Saturday, May 15, 2010

Originally posted on www.ThatsSports.com -- March 1, 2010

Global Brotherhood?

As much as these winter Olympic games provided lots of wonderful and thrilling moments, I think the legacy of these games will still be the preventable death of a 21-year-old Georgian luger and IOC President Jacques Rogge doing his best Avery Brundage impersonation. It cast a slight pall over the games before they even started. I say "slight pall" because the media attention considerably waned as the games went on these past two weeks.

On ESPN Radio's "Mike & Mike" this morning, the question was raised, "if the luger killed was from the USA, would the tone of the games and its coverage be different?" The sentiment was YES, because an American luger's death would've generated much more and more constant media attention. It's a shame to think that a young man's death was progressively treated as a media afterthought because of his geographic home.
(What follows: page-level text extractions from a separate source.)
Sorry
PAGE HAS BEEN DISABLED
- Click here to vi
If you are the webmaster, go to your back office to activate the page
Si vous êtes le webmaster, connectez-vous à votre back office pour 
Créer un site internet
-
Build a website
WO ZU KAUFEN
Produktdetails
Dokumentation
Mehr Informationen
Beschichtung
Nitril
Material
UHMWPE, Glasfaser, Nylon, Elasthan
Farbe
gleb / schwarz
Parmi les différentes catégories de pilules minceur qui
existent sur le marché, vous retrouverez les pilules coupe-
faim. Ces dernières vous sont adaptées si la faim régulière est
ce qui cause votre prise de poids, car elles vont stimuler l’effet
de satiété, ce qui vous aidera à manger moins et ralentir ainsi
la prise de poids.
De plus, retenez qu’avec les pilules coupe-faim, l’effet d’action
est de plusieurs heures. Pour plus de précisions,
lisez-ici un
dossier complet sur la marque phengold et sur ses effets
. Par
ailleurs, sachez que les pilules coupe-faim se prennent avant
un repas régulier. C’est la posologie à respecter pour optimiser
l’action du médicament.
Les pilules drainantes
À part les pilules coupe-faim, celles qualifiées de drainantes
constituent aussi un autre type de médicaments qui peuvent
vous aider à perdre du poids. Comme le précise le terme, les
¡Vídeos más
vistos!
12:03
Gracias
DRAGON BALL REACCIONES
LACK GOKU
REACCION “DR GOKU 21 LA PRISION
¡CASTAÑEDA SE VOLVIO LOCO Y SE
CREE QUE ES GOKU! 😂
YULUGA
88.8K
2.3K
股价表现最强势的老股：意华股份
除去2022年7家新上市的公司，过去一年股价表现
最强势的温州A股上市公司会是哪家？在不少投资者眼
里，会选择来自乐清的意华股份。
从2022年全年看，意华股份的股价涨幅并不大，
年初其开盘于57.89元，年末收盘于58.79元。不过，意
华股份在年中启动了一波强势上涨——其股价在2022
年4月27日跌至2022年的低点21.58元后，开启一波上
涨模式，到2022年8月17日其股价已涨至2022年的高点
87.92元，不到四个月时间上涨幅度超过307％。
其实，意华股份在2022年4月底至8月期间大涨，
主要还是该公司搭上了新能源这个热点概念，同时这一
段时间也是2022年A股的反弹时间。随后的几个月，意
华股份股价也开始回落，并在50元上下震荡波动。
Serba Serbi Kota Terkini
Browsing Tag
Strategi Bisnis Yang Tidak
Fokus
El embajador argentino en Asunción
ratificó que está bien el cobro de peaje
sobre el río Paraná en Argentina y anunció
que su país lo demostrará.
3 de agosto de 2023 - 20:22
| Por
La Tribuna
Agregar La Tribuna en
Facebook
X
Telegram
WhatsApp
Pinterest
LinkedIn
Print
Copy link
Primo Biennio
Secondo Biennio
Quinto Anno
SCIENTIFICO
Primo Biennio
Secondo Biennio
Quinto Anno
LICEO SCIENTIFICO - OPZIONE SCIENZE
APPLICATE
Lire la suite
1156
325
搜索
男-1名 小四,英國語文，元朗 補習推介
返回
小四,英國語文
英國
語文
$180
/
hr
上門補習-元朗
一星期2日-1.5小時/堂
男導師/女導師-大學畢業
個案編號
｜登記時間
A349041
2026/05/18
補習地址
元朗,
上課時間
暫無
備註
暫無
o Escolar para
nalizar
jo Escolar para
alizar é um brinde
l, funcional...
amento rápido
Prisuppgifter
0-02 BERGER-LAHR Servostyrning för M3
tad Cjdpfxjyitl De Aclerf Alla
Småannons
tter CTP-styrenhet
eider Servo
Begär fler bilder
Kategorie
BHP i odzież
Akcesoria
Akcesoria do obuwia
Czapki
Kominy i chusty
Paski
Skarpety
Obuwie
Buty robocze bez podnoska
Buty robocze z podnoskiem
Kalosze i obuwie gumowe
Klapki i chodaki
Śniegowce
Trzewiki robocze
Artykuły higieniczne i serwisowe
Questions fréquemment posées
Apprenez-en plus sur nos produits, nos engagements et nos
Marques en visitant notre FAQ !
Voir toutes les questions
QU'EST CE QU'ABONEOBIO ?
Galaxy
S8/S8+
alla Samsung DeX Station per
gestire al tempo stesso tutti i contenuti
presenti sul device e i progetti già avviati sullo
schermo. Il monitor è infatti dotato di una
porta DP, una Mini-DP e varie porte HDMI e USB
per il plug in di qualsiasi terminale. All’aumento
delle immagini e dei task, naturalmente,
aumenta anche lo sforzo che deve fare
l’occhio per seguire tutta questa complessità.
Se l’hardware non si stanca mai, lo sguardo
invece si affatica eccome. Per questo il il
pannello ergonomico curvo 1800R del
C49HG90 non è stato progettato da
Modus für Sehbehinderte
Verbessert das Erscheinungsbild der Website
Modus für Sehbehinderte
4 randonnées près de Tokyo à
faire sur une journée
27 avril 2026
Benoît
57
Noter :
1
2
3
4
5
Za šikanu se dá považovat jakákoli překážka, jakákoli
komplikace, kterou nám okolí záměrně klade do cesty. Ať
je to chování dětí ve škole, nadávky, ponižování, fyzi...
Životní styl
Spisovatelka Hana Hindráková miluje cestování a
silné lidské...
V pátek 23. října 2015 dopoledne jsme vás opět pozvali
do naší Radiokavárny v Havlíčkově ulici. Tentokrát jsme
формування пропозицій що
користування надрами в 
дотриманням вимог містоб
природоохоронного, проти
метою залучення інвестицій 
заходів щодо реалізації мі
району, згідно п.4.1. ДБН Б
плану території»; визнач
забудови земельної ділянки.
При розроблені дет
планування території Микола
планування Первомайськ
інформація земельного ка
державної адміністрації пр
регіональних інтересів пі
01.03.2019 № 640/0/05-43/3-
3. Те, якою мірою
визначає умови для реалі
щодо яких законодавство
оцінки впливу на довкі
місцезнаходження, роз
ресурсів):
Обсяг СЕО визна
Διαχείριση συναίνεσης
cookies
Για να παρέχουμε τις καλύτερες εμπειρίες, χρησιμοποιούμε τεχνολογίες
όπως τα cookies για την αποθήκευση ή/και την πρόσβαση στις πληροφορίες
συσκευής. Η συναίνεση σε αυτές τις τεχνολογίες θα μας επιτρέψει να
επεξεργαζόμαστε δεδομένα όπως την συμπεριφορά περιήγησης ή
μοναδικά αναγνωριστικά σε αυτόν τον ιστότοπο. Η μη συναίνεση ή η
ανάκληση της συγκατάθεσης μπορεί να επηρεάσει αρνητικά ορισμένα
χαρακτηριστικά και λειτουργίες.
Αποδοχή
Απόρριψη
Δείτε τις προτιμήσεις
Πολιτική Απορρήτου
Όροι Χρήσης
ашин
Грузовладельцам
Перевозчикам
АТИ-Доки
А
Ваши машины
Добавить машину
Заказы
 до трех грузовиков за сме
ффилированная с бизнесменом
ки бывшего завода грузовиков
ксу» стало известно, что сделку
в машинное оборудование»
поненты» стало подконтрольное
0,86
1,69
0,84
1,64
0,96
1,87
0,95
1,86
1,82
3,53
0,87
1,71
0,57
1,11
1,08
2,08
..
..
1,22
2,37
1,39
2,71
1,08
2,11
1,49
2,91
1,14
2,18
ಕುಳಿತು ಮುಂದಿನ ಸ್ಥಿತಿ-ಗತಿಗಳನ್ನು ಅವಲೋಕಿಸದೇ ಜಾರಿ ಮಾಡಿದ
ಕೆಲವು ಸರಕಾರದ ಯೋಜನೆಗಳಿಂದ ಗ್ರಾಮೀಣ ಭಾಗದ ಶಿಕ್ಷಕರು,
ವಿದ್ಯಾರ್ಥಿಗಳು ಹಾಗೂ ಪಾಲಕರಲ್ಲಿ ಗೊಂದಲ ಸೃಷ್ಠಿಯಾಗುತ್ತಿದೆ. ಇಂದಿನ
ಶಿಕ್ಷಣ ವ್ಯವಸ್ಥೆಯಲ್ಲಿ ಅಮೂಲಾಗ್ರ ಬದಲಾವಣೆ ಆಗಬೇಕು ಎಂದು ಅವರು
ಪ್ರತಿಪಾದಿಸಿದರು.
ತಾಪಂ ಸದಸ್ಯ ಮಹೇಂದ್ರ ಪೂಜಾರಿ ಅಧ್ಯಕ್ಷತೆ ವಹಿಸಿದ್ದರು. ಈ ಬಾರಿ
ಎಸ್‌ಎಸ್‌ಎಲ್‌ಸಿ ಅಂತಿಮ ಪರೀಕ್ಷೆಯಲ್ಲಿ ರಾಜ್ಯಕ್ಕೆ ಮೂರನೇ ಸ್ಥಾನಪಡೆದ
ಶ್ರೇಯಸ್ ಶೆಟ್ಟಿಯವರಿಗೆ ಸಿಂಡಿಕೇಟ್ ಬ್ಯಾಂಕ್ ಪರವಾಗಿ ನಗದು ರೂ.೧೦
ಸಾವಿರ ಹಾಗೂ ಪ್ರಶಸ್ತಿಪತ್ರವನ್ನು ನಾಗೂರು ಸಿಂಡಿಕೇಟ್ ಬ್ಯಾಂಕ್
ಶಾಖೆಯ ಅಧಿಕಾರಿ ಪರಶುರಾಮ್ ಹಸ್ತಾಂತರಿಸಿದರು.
This is the one thing I don't think we as fans keep in mind enough when it comes to Olympic competition, it's a global competition for everyone and their nations. It's all well and good to cheer "USA USA!" or sing the Canadian national anthem, but sometimes I wonder if people from some nations forget that the Olympics aren't only about their nation. National pride is one thing, borderline jingoism is another. To mentally sweep the death of an athlete because he wasn't a citizen or resident of the home country or a media-centric nation like ours leaves a little stain, reminding us of past Olympics marred.